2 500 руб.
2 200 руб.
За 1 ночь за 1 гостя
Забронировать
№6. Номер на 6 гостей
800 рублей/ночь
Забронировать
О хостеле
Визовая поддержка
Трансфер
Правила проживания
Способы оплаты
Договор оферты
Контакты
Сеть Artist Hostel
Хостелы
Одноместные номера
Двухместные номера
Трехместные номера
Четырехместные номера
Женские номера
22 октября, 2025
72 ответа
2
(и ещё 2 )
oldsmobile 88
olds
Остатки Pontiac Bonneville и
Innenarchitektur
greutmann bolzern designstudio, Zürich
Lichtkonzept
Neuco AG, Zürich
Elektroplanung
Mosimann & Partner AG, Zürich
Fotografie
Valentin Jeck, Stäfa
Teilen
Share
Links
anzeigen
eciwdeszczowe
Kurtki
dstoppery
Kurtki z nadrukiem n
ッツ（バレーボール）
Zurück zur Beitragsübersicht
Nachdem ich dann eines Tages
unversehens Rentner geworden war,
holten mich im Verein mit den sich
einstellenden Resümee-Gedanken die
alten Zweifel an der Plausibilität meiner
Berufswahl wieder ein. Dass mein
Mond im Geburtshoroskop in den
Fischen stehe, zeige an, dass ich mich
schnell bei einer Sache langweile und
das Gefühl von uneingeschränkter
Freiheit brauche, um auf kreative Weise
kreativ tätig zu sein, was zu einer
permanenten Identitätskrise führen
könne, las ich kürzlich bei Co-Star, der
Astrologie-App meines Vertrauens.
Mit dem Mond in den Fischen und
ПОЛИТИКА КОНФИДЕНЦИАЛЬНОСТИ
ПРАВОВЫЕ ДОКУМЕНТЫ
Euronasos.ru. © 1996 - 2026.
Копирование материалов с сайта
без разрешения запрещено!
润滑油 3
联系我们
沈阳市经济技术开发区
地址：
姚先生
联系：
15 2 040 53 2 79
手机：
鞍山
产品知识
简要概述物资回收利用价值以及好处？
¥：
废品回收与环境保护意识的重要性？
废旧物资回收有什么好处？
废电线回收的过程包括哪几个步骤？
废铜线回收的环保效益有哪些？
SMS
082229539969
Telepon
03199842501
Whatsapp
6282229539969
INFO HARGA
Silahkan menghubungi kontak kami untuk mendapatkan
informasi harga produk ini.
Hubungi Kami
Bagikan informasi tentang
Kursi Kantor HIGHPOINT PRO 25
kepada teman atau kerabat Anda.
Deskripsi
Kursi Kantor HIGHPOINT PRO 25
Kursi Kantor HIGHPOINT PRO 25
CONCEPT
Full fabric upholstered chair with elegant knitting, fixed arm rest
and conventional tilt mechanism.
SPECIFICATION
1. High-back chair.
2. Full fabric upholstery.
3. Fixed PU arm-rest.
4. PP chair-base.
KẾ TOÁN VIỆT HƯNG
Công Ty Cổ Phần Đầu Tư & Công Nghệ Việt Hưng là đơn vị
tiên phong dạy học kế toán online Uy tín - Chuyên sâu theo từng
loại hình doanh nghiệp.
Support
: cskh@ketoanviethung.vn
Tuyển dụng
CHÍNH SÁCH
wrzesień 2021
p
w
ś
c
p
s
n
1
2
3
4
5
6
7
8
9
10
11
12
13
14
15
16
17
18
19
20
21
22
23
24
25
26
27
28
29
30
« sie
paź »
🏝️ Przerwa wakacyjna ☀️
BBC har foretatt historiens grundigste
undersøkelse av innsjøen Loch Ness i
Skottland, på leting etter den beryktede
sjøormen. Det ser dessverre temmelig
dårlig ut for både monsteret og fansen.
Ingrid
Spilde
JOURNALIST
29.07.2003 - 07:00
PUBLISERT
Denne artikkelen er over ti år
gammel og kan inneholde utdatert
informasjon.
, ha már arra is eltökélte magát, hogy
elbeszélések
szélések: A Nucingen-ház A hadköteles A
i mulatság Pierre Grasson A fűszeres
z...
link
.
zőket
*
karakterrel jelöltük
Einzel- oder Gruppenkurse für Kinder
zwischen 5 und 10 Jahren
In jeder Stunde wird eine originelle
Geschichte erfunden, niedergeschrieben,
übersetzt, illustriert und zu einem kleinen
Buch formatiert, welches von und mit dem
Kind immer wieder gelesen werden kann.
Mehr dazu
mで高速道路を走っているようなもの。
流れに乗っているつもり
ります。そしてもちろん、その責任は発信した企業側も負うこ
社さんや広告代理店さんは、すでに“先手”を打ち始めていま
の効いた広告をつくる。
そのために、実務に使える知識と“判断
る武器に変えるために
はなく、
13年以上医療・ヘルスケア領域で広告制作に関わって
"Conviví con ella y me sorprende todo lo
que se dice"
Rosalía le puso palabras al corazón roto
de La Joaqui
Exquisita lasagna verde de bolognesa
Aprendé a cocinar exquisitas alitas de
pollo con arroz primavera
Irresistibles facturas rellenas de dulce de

● ABOUT THIS TASK:
From the records above, retype only the lines starting at the line that contains "Одноместные номера" and ending at the line that contains "Neuco AG, Zürich", both included.

● ANSWER:
Одноместные номера
Двухместные номера
Трехместные номера
Четырехместные номера
Женские номера
22 октября, 2025
72 ответа
2
(и ещё 2 )
oldsmobile 88
olds
Остатки Pontiac Bonneville и
Innenarchitektur
greutmann bolzern designstudio, Zürich
Lichtkonzept
Neuco AG, Zürich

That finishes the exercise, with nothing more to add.